Entry tags:
TEST DRIVE MEME #10

a. that's where we both belong
[you wake up.
it doesn't matter where you were before. going to bed? dying? opening the door to face a great evil? same result. you wake up in a soft bed with starched sheets in a cool, darkened room, sunlight peeking out from behind thick curtains. maybe you're alone; maybe you aren't. maybe you immediately notice the folded paper on the bedside table near your head. if you don't, you better fix that real quick: you won't be able to even open the door before you read it.
the note itself is written in a neat hand on white card stock; there is a stylized logo of a ship with the words SERENA ETERNA printed underneath. the note reads as follows:
Dear Passenger(s),
As your cruise director, it is my great honor to welcome you aboard the Serena Eterna, your destination for fun and adventure! We know you could have chosen any cruise line for your vacation, and we're very grateful you chose ours! On behalf of the Captain, I would like to assure each and every passenger that will we do whatever it takes to fulfill all your needs and desires during your journey with us.
At your earliest possible convenience, please attend the mandatory lifeboat drill by the end of the day. I'm sure everyone is very eager to get started on all the fun and sun, but safety always comes first! You can find your life jacket in your cabin's closet; carry it to your assigned muster station on deck one, where I will take you through the drill. If you can't find me in the crowd, just look for the gal with the winning smile!
See You Real Soon!
Sincerely,
Gal Friday
you walk to deck one. you have no other choice: every time you try to step in a direction some unseen being considers "not towards deck one," you find your legs no longer move, staying stock still, frozen. whether compelled quickly by curiosity, or delayed by pure stubbornness, the result is the same, and you are left milling around with other similarly curious or stubborn people.
you see someone in uniform near the front of the crowd. she seems to be a gal, but is missing the winning smile, along with most of her other features. she seems to see you, though, rushing to your side and placing a lei around your neck with great formality. a voice, cheery but artificial, sees to come from nowhere and everywhere.]
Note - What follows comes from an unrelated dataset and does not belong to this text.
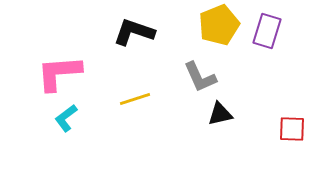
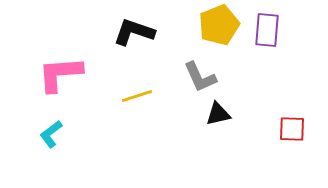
purple rectangle: moved 1 px up; rotated 12 degrees counterclockwise
pink L-shape: moved 1 px right, 1 px down
yellow line: moved 2 px right, 3 px up
black triangle: moved 2 px left
cyan L-shape: moved 15 px left, 16 px down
Welcome aboard! I'm so happy you could join us!
[you touch the lei. rooster feathers, lotus seeds, and a carved circle of something white and hard, linked onto a silk string.
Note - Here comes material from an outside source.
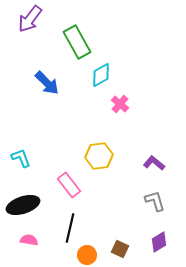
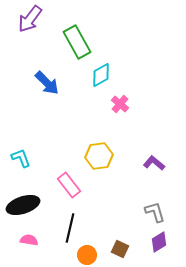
gray L-shape: moved 11 px down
after the drill is completed, you are seemingly free to go. or, well, your legs work, now. and maybe that's as good as it's gonna get.]
b. and there's plenty of that down by the sea
[it’s strange to think about, isn’t it? how all those new passengers, the ones grumbling or shouting their way through the forced muster drill, have absolutely no idea what happened just last month. no idea about the labyrinth. no concept of why anyone around them would be a bit more hesitant around shadows.
they’ll learn.
sometimes a shadow is darker than it’s supposed to be. very rarely does anything come of that; just a vague sense that someone is watching you, and little more. sometimes, though, the shadows move. sometimes they grab at your ankles as you walk. sometimes they give you a shove as you go down the stairs. sometimes they pull your hair, or pinch your arm.
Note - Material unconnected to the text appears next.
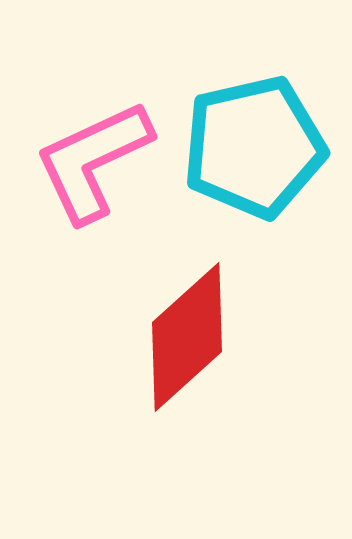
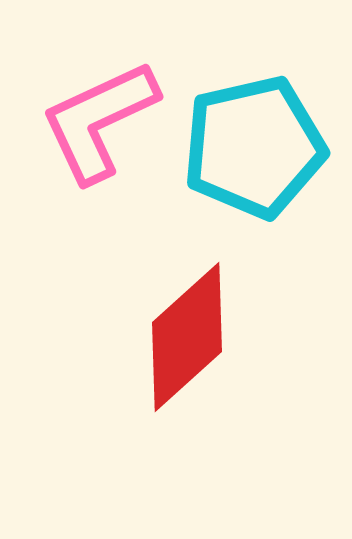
pink L-shape: moved 6 px right, 40 px up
sometimes you feel something sharp cut into your lower leg.
that’s not a shadow, though. that’s a fiddler crab. you see the crab, sometimes. the cut isn’t from its claws, which don’t look very intimating; it’s not a very large crab. the cut is from the large kitchen knife crudely taped onto its back. it’s probably fine. it's not chasing you. there isn't evil in its heart. probably.]
c. think I'll go back to the Keys
[one day, in the atrium, two pedestals suddenly appear. on each is a large button: one green, and one blue. pressing the blue button gives you a little treat, popping out of thin air next to you. pressing the green button sends a small electric shock through your body. weird, but, hey, pretty avoidable, right?
except, it seems to be spreading. to every other button on board.
in the elevator. on the soda machine. the arcade. your phone. the bell on Friday’s desk.]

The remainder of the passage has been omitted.